*ACTION ITEM*. Please return every line of the records below that holds the word "Puebla".

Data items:
##########

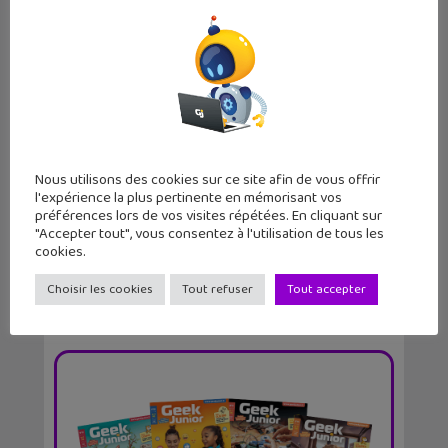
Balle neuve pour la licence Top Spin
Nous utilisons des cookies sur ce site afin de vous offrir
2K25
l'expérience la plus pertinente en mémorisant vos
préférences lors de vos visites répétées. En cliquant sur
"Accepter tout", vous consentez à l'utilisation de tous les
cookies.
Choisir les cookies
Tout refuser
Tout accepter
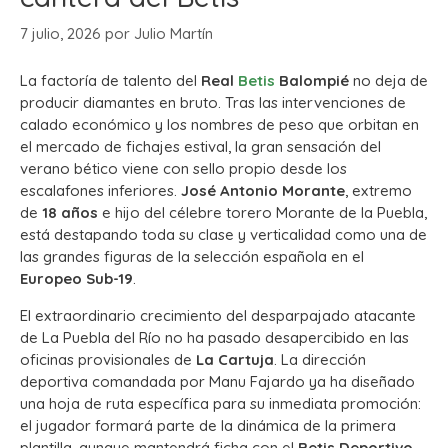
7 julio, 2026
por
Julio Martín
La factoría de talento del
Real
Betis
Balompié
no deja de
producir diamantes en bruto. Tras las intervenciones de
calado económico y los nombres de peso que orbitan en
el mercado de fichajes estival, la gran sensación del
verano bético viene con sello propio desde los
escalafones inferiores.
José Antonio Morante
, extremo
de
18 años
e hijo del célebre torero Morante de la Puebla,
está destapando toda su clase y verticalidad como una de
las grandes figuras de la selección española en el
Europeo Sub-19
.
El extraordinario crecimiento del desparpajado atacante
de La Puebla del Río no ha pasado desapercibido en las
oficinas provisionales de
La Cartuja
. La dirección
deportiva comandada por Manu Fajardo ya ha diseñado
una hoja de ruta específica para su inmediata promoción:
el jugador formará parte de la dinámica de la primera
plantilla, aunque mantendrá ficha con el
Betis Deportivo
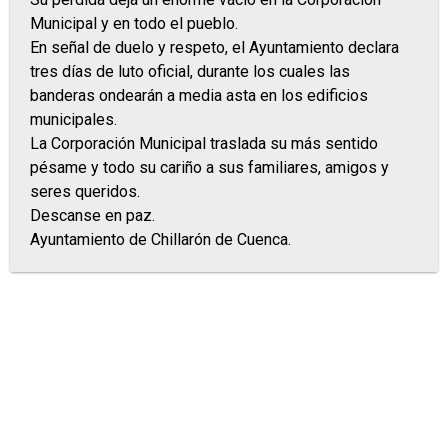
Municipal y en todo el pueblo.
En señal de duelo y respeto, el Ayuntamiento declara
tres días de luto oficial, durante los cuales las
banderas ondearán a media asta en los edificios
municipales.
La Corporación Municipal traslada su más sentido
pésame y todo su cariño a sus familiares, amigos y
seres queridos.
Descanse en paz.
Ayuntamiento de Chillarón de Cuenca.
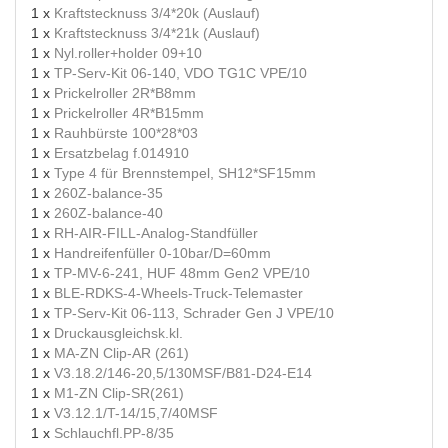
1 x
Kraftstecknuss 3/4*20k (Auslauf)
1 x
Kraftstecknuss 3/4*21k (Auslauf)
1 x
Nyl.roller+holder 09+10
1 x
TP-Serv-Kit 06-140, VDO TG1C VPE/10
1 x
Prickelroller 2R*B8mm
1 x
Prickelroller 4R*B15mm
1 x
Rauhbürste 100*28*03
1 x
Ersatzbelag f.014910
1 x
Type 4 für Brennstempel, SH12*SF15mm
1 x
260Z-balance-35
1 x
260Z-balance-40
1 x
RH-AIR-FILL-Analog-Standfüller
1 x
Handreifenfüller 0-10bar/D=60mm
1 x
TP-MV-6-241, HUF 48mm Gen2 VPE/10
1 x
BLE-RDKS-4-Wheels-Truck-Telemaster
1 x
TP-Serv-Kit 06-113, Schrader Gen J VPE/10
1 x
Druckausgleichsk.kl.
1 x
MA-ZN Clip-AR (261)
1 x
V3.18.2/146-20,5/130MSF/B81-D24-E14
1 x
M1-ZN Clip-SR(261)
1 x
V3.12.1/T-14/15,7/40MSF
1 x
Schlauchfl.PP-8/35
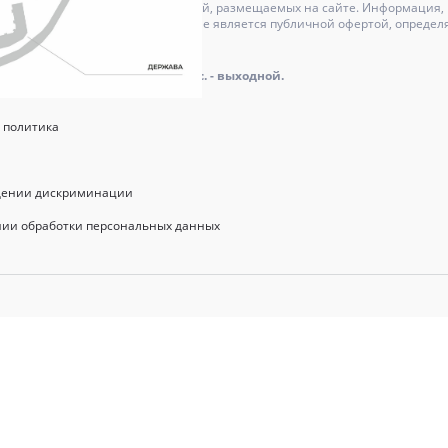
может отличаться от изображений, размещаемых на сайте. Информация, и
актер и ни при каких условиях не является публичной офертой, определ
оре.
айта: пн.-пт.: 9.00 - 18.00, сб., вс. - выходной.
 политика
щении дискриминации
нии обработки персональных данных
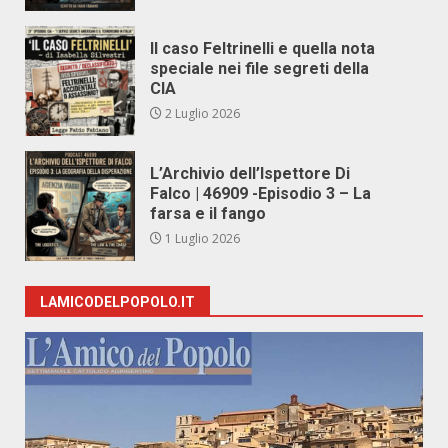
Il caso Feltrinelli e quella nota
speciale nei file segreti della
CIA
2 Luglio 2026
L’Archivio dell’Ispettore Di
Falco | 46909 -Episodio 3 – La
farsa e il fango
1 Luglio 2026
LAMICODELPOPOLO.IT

##########

*SOLUTION TO THE EXERCISE*.
e hijo del célebre torero Morante de la Puebla,
de La Puebla del Río no ha pasado desapercibido en las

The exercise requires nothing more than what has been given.